[Collection entries]
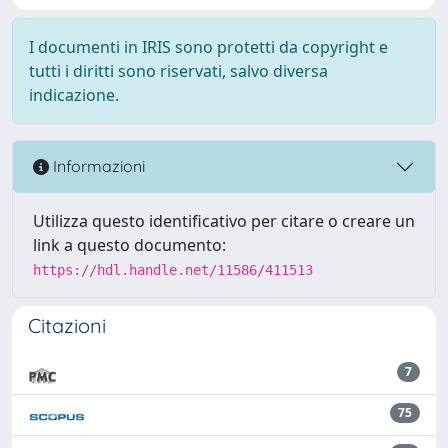
I documenti in IRIS sono protetti da copyright e
tutti i diritti sono riservati, salvo diversa
indicazione.
Informazioni
Utilizza questo identificativo per citare o creare un
link a questo documento:
https://hdl.handle.net/11586/411513
Citazioni
7
75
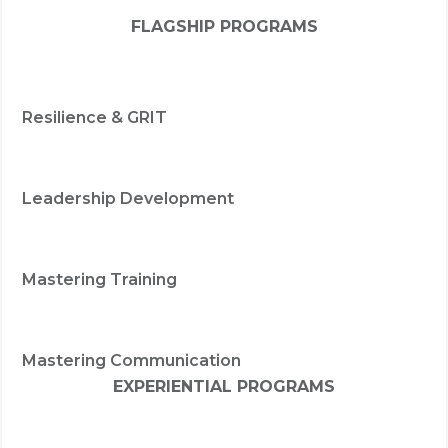
FLAGSHIP PROGRAMS
Resilience & GRIT
Leadership Development
Mastering Training
Mastering Communication
EXPERIENTIAL PROGRAMS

(About this task):
Output all the records above again exactly, with the pictures dropped.

(Solution for this task):
I documenti in IRIS sono protetti da copyright e
tutti i diritti sono riservati, salvo diversa
indicazione.
Informazioni
Utilizza questo identificativo per citare o creare un
link a questo documento:
https://hdl.handle.net/11586/411513
Citazioni
7
75
FLAGSHIP PROGRAMS
Resilience & GRIT
Leadership Development
Mastering Training
Mastering Communication
EXPERIENTIAL PROGRAMS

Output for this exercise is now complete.